President Obama: three takeaways on the way forward in Iraq
| WASHINGTON
President Obama on Saturday laid out terms – but no timetable – for targeted airstrikes against Islamist militants sweeping across Iraq at a pace and level of military sophistication that took Baghdad and Washington by surprise.
US F-18 fighter jets and Predator drones on Friday launched three waves of airstrikes targeting artillery positions and fighters of the Islamic State (IS) near Erbil, the de facto Kurdish capital of northern Iraq. Meanwhile, US cargo planes on Saturday airdropped food and water to thousands of civilians trapped and perishing in the mountains near Sinjar, in northwestern Iraq.
Both actions were necessary, he said. US military and diplomatic personnel in Erbil weren’t going away and needed to be protected – read: no more unanswered Benghazi attacks – and there would be no genocides on his watch.
But for a reluctant commander-in-chief, who campaigned on a pledge to get out of Iraq and presided over the withdrawal of US forces from Iraq in 2011, both moves carried high risks. In statements Saturday, he spoke about the limits of US power, as much as he did the justification for its use in these cases.
Here are three takeaways from the president's weekly address and remarks to reporters on the South Lawn of the White House today setting terms for US involvement.
No US boots on the ground in Iraq. It's a point that Obama has made throughout his presidency. "I will not allow the United States to be dragged into fighting another war in Iraq," he said, in his weekly radio address.

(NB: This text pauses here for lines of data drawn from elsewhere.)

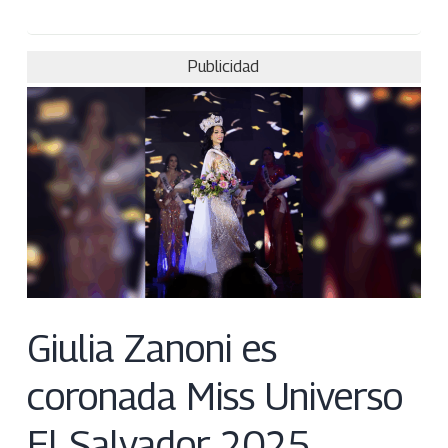
Publicidad
Giulia Zanoni es
coronada Miss Universo
El Salvador 2025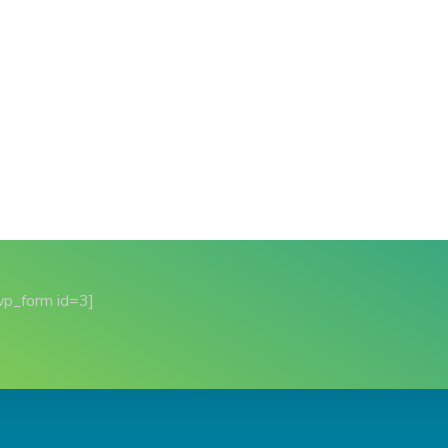
wp_form id=3]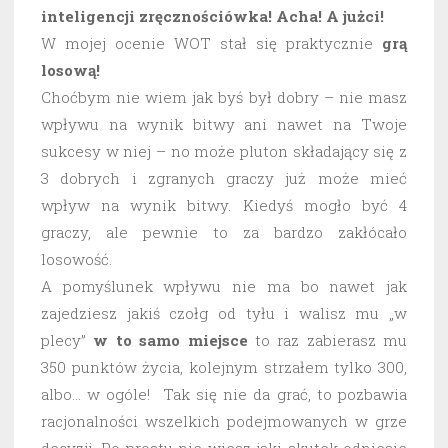
inteligencji zręcznościówka! Acha! A jużci!
W mojej ocenie WOT stał się praktycznie
grą
losową!
Choćbym nie wiem jak byś był dobry – nie masz
wpływu na wynik bitwy ani nawet na Twoje
sukcesy w niej – no może pluton składający się z
3 dobrych i zgranych graczy już może mieć
wpływ na wynik bitwy. Kiedyś mogło być 4
graczy, ale pewnie to za bardzo zakłócało
losowość.
A pomyślunek wpływu nie ma bo nawet jak
zajedziesz jakiś czołg od tyłu i walisz mu „w
plecy”
w to samo miejsce
to raz zabierasz mu
350 punktów życia, kolejnym strzałem tylko 300,
albo… w ogóle! Tak się nie da grać, to pozbawia
racjonalności wszelkich podejmowanych w grze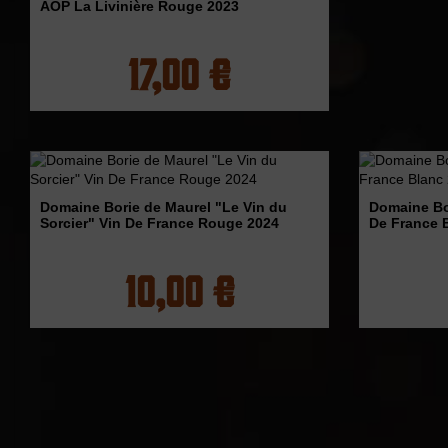
AOP La Livinière Rouge 2023
17,00 €
Domaine Borie de Maurel "Le Vin du
Domaine Bo
Sorcier" Vin De France Rouge 2024
De France 
10,00 €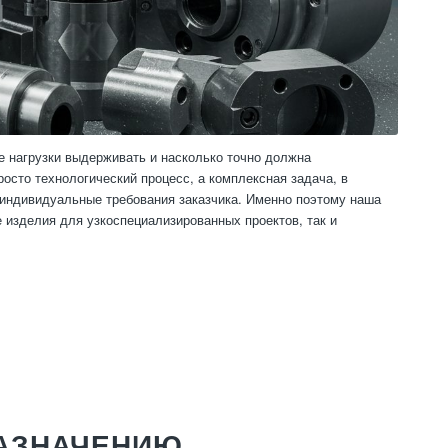
е нагрузки выдерживать и насколько точно должна
осто технологический процесс, а комплексная задача, в
 индивидуальные требования заказчика. Именно поэтому наша
 изделия для узкоспециализированных проектов, так и
НАЗНАЧЕНИЮ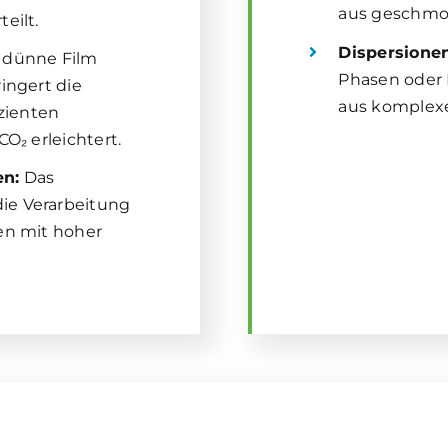
aus geschmo
eilt.
Dispersione
 dünne Film
Phasen oder
ingert die
aus komplex
izienten
O₂ erleichtert.
en:
Das
ie Verarbeitung
en mit hoher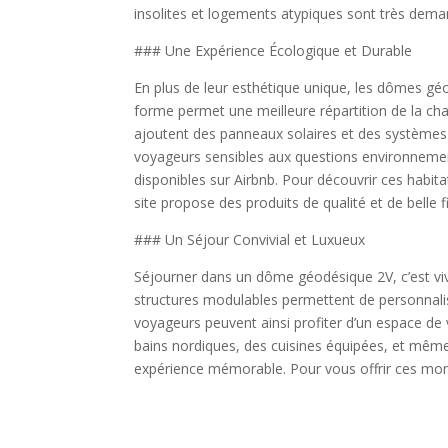
insolites et logements atypiques sont très demand
### Une Expérience Écologique et Durable
En plus de leur esthétique unique, les dômes g
forme permet une meilleure répartition de la cha
ajoutent des panneaux solaires et des systèmes 
voyageurs sensibles aux questions environnemen
disponibles sur Airbnb. Pour découvrir ces habit
site propose des produits de qualité et de belle f
### Un Séjour Convivial et Luxueux
Séjourner dans un dôme géodésique 2V, c’est vivr
structures modulables permettent de personnalise
voyageurs peuvent ainsi profiter d’un espace 
bains nordiques, des cuisines équipées, et mêm
expérience mémorable. Pour vous offrir ces mo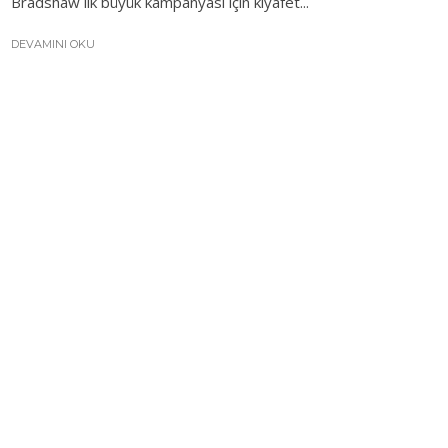
Bradshaw ilk büyük kampanyası için kıyafet...
DEVAMINI OKU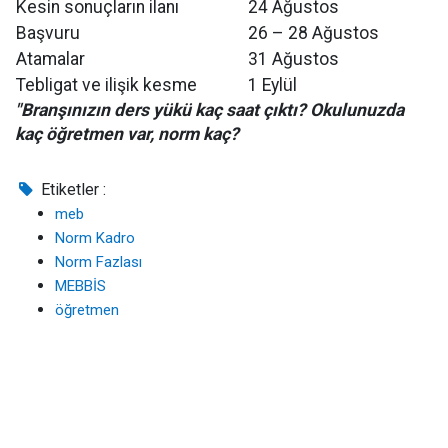
Kesin sonuçların ilanı
24 Ağustos
Başvuru
26 – 28 Ağustos
Atamalar
31 Ağustos
Tebligat ve ilişik kesme
1 Eylül
"Branşınızın ders yükü kaç saat çıktı? Okulunuzda
kaç öğretmen var, norm kaç?
Etiketler :
meb
Norm Kadro
Norm Fazlası
MEBBİS
öğretmen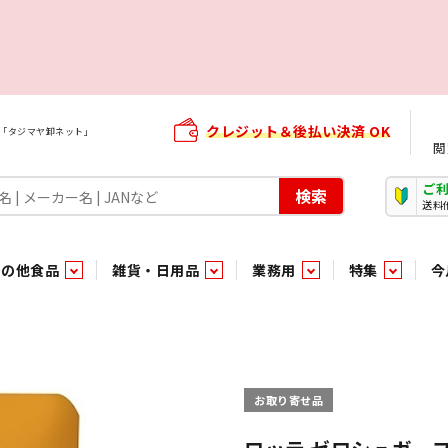
クレジット＆後払い決済 OK
屋「タジマヤ卸ネット」
閲
ご
検索
送料
その他食品
雑貨・日用品
業務用
特集
今
・生菓子
ま行
や行
加工食品ギフト
ら行
わ行
その他加工食品
鮮魚
青果
）
用品
タソース
キャンディ
紅茶・ココア飲料
ソース
エナジードリンク特集
嗜好食品
嗜好食品
和風調味料・洋風調味料・合せ調味料・香辛料・カレー類・エ
紙・生理用品
トマト製品
玩具菓子
嗜好飲料
嗜好飲料
茶系飲料
防臭・芳香剤
食用油
小箱・小袋ビスケット
飲料水
飲料水
東京のご当地お菓子
機能性飲料
食酢
菓子
菓子
殺虫・防虫剤
マヨネーズ
加工食品ギフト
加工食品ギフト
スポーツドリンク
お酒に合う！お
パッケージビス
化粧品
ドレッシ
そ
そ
お取り寄せ品
ジナル商品（PB）
菓子
き物
その他飲料水
チルド飲料・デザート
チルド飲料・デザート
珍味
家庭消耗雑貨
吊下げ専用品
おすすめ・イチオシ商品
軽衣料
和日配
和日配
輸入品
台所用品
日配調理加工品
日配調理加工品
駄菓子
清掃用品
その他菓子
電気関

Pressed on this point in his briefing with reporters, he added: Americans learned from their "long and costly incursion in Iraq" that their military could "keep a lid on problems wherever we are, if we put enough personnel and resources into it." But it can only last if there is a government that has a capacity to compromise and be inclusive. The reason the US isn't sending combat forces back to Iraq is that it won't work. "We can conduct airstrikes, but ultimately there's not going to be an American military solution to this problem," he told reporters.
Safe corridor for refugees. When the president first laid out the case for humanitarian assistance on Thursday, he spoke of the need to provide food, water, shelter for starving people and to avert "violence on a horrific scale." The aim was to protect civilians trapped on the mountain – mainly ethnic minority Yazidis threatened with slaughter by IS forces, if they did not convert to Islam – from genocide.
It was the prospect of imminent genocide that prompted the president to act. We can prevent IS forces from going up the mountain, he said. The next step is to get the refugees "safe passage down the mountain" and a path out of danger. Establishing a safe corridor is a more complicated venture than airdropping bottles of water. Can it be done without US troops on the ground? The question wasn't asked or answered.
No timetable. "I don't think we're going to solve this problem in weeks," Obama said. "This is going to be a long-term project." This project, as Obama describes it, isn't simply containing IS or even defeating it – an endgame scenario that some GOP senators have been urging on the president. A military solution will work without "some fundamental shift in attitudes among the various Iraqi factions," the president said. That means, for starters, a functioning government in Baghdad, where efforts to nominate a prime minister to replace Nouri al-Maliki this weekend have stalled. But it also means establishing a government that can be inclusive, reach political accommodations, and develop alliances in the region.
That's a dramatic mission statement, even for the US. In an interview Friday with New York Times columnist Thomas Friedman, Obama makes a similar point about US politics – a challenge he has been unable to resolve in short order, either. "Our politics are dysfunctional," the president said. And the terrible divisions in the Middle East should be a "warning to us: societies don't work if political factions take maximalist positions. And the more diverse the country is, the less it can afford to take maximalist positions."
"Getting out of wars fast is nice if you can do it. Staying secure, however, is the real goal, and may take an indefinite period of time," says Michael O'Hanlon, a senior fellow at the Brookings Institution in Washington.